Autor: David Walliams
Illustrator: Quentin Blake
Taschenbuch: 240 Seiten
ISBN: 978-3499217845
Preis: 14,99 EUR (Hardcover) / 12,99 EUR (eBook)
Bestellen: Amazon

Story:
Dennis unterscheidet sich kaum von normalen Jungen in seinem Alter – er geht zur Schule, hat viele Freunde und liebt Fußball. Er spielt sogar aktiv und ist einer der Besten der Schulmannschaft. Einzig sein anderes Hobby ist ein Geheimnis, denn weder sein Vater, noch seine Freunde haben dafür Verständnis: Dennis liebt Mode und Kleider. Jeden Monat kauft er sich die neue Vogue und ist von Kleidern, Stoffen und Schnitten fasziniert. In der älteren Lisa findet er unerwartet eine Vertraute, zumal diese selbst schneidert und Dennis irgendwann überredet, probeweise ein Kleid anzuziehen.

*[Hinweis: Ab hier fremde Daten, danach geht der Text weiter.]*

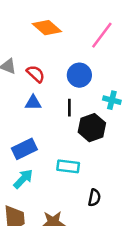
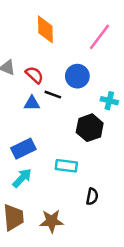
orange diamond: (47, 28) -> (45, 29), turned 48
black line: (69, 108) -> (53, 95), moved, turned -70

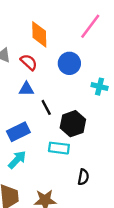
orange diamond: (45, 29) -> (39, 34), moved
black line: (53, 95) -> (46, 107), moved, turned 42
black hexagon: (90, 128) -> (73, 124), moved

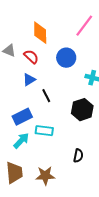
blue triangle: (26, 89) -> (29, 80), turned -32
black hexagon: (73, 124) -> (82, 110), moved
cyan rectangle: (59, 148) -> (44, 131), moved

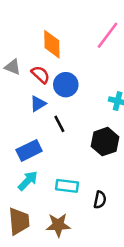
blue circle: (66, 58) -> (66, 85), moved
cyan rectangle: (44, 131) -> (67, 186), moved

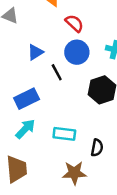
red semicircle: (40, 75) -> (74, 23), moved
blue circle: (66, 85) -> (77, 52), moved
brown star: (58, 225) -> (74, 173), moved

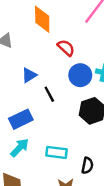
blue circle: (77, 52) -> (80, 75), moved

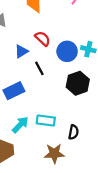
red semicircle: (66, 48) -> (43, 39), moved
cyan arrow: (20, 148) -> (20, 125), moved

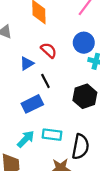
blue circle: (67, 51) -> (84, 43), moved
blue rectangle: (14, 91) -> (32, 104), moved
black semicircle: (73, 132) -> (80, 147), size x1.6

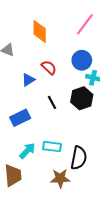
black line: (45, 81) -> (52, 102), moved
black hexagon: (85, 96) -> (82, 98), moved
blue rectangle: (32, 104) -> (20, 118), moved

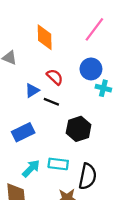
black hexagon: (82, 98) -> (79, 129), moved
black line: (52, 102) -> (51, 102), moved, turned -40

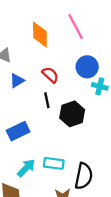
pink line: (94, 29) -> (76, 27), moved, turned -65
blue triangle: (32, 90) -> (17, 81), moved
black line: (51, 102) -> (47, 100), turned 56
black hexagon: (79, 129) -> (72, 114), moved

Aus dem Versuch wird bald mehr, denn Dennis liebt es sich hübsch zu machen und Mädchenkleidung anzuziehen. Als die beiden auf die Idee kommen, Dennis im Kleid der Schule zu präsentieren, hat dies ungeahnte Folgen …

Eigene Meinung:
„Kicker im Kleid“ stammt von David Walliams, der in England kein Unbekannter ist und oft als Nachfolger von Roald Dahl gehandelt wird. Mehrere Kinderbücher stammen aus seiner Feder, u.a. „Gangsta Oma“, „Terror Tantchen“ und „Ratten Burger“. Die Illustrationen stammen von Quentin Blake, der die meisten Romane von Roald Dahl illustriert hat und dadurch bekannt geworden ist. Das vorliegende Kinderbuch erschien 2010 bereits beim Aufbau Verlag, Rowohlt hat „Kicker im Kleid“ 2017 neu aufgelegt.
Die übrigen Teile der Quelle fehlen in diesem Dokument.